Segfaults in Python 3.11 on UWSGI worker close
charlieevett opened this issue · 8 comments
We are using Python Pulsar producer clients in a web app that runs in UWSGI. We have our settings set to terminate and relaunch workers after a certain number of requests. We recently upgrade to Python 3.11 and the newest Pulsar client (3.3.0). At that point we started to see segfaults as the worker process was exiting. Here is the traceback that gets logged:
!!! uWSGI process 85 got Segmentation Fault !!! *** backtrace of 85 *** uwsgi(uwsgi_backtrace+0x2f) [0x556ab933fcaf] uwsgi(uwsgi_segfault+0x23) [0x556ab9340083] /lib/x86_64-linux-gnu/libc.so.6(+0x3bfd0) [0x7f845c457fd0] /usr/local/lib/python3.11/site-packages/pulsar_client.libs/libpulsar-2dce0d9f.so(+0x2b387a) [0x7f845770087a] /usr/local/lib/python3.11/site-packages/_pulsar.cpython-311-x86_64-linux-gnu.so(+0xaf752) [0x7f8457f99752] /usr/local/lib/python3.11/site-packages/_pulsar.cpython-311-x86_64-linux-gnu.so(+0x5399e) [0x7f8457f3d99e] /usr/local/lib/python3.11/site-packages/_pulsar.cpython-311-x86_64-linux-gnu.so(+0x545ef) [0x7f8457f3e5ef] /usr/local/lib/libpython3.11.so.1.0(+0x228f8a) [0x7f845c825f8a] /usr/local/lib/libpython3.11.so.1.0(+0x1f4467) [0x7f845c7f1467] /usr/local/lib/libpython3.11.so.1.0(+0x1f4030) [0x7f845c7f1030] /usr/local/lib/libpython3.11.so.1.0(+0x29941f) [0x7f845c89641f] /usr/local/lib/libpython3.11.so.1.0(+0x2993c5) [0x7f845c8963c5] /usr/local/lib/libpython3.11.so.1.0(+0x1ed587) [0x7f845c7ea587] /usr/local/lib/libpython3.11.so.1.0(_PyModule_ClearDict+0x115) [0x7f845c82bfe5] /usr/local/lib/libpython3.11.so.1.0(+0x278bb6) [0x7f845c875bb6] /usr/local/lib/libpython3.11.so.1.0(Py_FinalizeEx+0x12b) [0x7f845c8616ab] uwsgi(uwsgi_plugins_atexit+0x71) [0x556ab933e121] /lib/x86_64-linux-gnu/libc.so.6(+0x3e4dd) [0x7f845c45a4dd] /lib/x86_64-linux-gnu/libc.so.6(+0x3e61a) [0x7f845c45a61a] uwsgi(+0x3df6f) [0x556ab92f5f6f] uwsgi(simple_goodbye_cruel_world+0x59) [0x556ab933f619] uwsgi(+0x87658) [0x556ab933f658] uwsgi(uwsgi_close_request+0x4d9) [0x556ab92f6bf9] uwsgi(simple_loop_run+0xc0) [0x556ab933bbc0] uwsgi(simple_loop+0x7b) [0x556ab933bc8b] uwsgi(uwsgi_ignition+0x279) [0x556ab93403b9] uwsgi(uwsgi_worker_run+0x25b) [0x556ab93449db] uwsgi(uwsgi_run+0x43a) [0x556ab9344f2a] uwsgi(+0x3aede) [0x556ab92f2ede] /lib/x86_64-linux-gnu/libc.so.6(+0x271ca) [0x7f845c4431ca] /lib/x86_64-linux-gnu/libc.so.6(__libc_start_main+0x85) [0x7f845c443285] uwsgi(_start+0x21) [0x556ab92f2f01] *** end of backtrace ***
The resulting core files are filling up the server disks. We could ulimit them but we'd prefer to avoid that.
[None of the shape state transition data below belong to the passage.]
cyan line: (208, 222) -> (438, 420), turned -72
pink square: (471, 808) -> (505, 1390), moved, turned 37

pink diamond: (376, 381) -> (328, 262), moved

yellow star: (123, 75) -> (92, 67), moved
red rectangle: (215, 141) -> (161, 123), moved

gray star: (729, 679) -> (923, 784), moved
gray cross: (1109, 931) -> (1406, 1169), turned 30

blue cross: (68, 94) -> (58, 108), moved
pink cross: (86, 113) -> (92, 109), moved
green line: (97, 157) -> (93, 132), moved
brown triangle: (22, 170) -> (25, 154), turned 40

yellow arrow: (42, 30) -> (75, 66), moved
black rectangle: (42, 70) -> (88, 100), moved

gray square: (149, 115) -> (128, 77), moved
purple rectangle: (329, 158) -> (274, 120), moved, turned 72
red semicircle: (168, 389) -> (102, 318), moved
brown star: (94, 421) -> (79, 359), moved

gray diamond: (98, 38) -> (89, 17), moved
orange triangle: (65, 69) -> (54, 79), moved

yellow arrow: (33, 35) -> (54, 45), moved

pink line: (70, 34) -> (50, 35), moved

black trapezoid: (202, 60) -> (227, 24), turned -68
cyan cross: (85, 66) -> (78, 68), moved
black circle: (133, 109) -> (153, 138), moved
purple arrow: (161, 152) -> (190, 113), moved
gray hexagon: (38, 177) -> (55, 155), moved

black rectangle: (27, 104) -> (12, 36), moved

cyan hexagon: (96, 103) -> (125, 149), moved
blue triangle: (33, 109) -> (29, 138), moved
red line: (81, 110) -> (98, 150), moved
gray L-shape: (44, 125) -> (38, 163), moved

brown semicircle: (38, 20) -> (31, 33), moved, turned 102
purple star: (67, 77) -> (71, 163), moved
Is there a simple (hand-to-hand) way to reproduce? Could it be reproduced against 3.2.0?
We did try 3.2.0 with the same results. We see the issue frequently, but I'm not sure how to reproduce on command, since UWSGI is initiating the process shutdown.
It worked fine with Python 3.7 and the 3.0 client.
- How do you run uwsgi? Could you share an example config?
- How do you initiate and close a pulsar client? Could you share a code example?
Sure, here is most of the uwsgi.ini file we use:
[uwsgi]
http = :$(PORT)
add-header = Connection: close
master = true
processes = $(PROCESSES)
die-on-term = true
memory-report = true
vacuum=True
log-x-forwarded-for=True
log-format = %(addr) - %(user) [%(ltime)] "%(method) %(uri) %(proto)" %(status) %(size) ("%(referer)" "%(uagent)" | %(msecs)
listen = 128
threads = true
max-requests = 750 ; Restart workers after this many requests
max-worker-lifetime = 1800 ; Restart workers after this many seconds
reload-on-rss = 256 ; Restart workers after this much resident memory
worker-reload-mercy = 60 ; How long to wait before forcefully killing workers
uwsgi is run using a very basic command in a Docker container:
$ uwsgi uwsgi.ini
The issue we're seeing is with the max-requests or max-worker-lifetime handling, when these limits are hit and uwsgi kills the worker process, it will often segfault during the exit. Relaunching process is fine, so the main issue is the file system filling up with core files.
I reproduced the bug.
It's similar to unbit/uwsgi#1969.
I see two possible fast solutions:
- Mv from
dict
state toobject
(code). Now segfaults gone:...The work of process 32 is done. Seeya! worker 2 killed successfully (pid: 32) Respawned uWSGI worker 2 (new pid: 38)
- Mv from
uwsgi
togunicorn
(code, conf). Gunicorn is fast and simple server. In this case, it gives more control over the life cycle of workers with hooks.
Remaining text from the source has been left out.